Print exactly, and only, the lines from the one that has "her (169, 1347)" through the end of the material below, with both ends included and the pictures omitted.

---------- EXERCISE INPUT

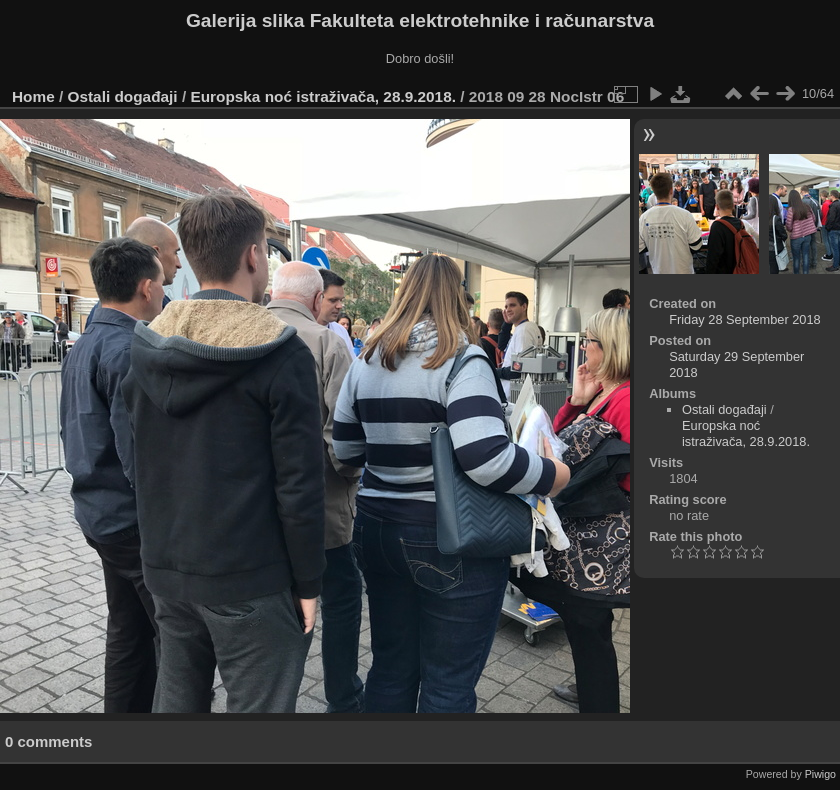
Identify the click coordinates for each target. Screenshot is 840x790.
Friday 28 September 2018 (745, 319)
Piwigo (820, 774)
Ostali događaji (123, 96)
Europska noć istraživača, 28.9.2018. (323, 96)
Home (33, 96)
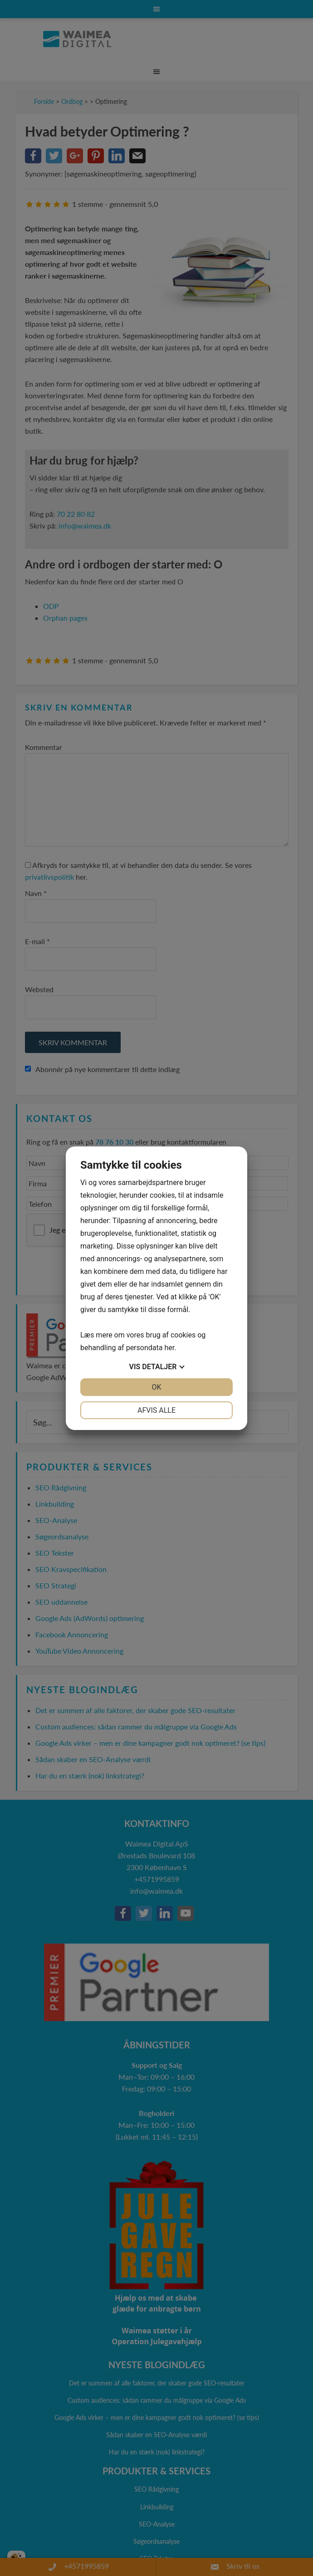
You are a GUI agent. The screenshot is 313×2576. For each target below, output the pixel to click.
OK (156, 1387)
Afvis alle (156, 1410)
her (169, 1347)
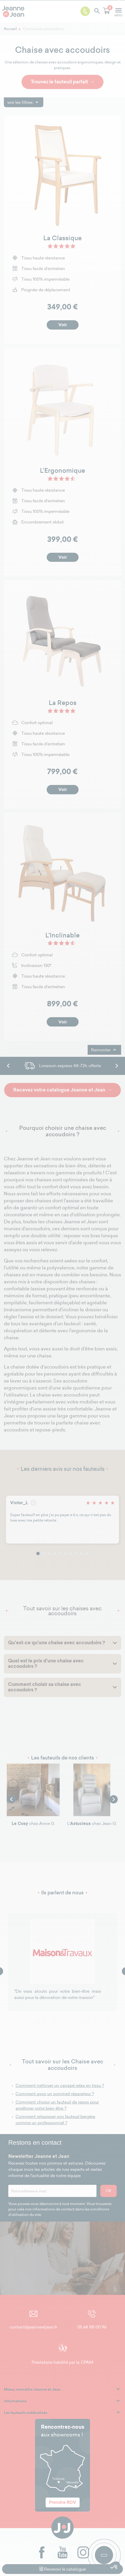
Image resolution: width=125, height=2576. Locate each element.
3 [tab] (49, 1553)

--------------------

▶ _EXERCISE ANSWER_:
her (169, 1347)
Image resolution: width=125, height=2576. Locate each element.
3 [tab] (49, 1553)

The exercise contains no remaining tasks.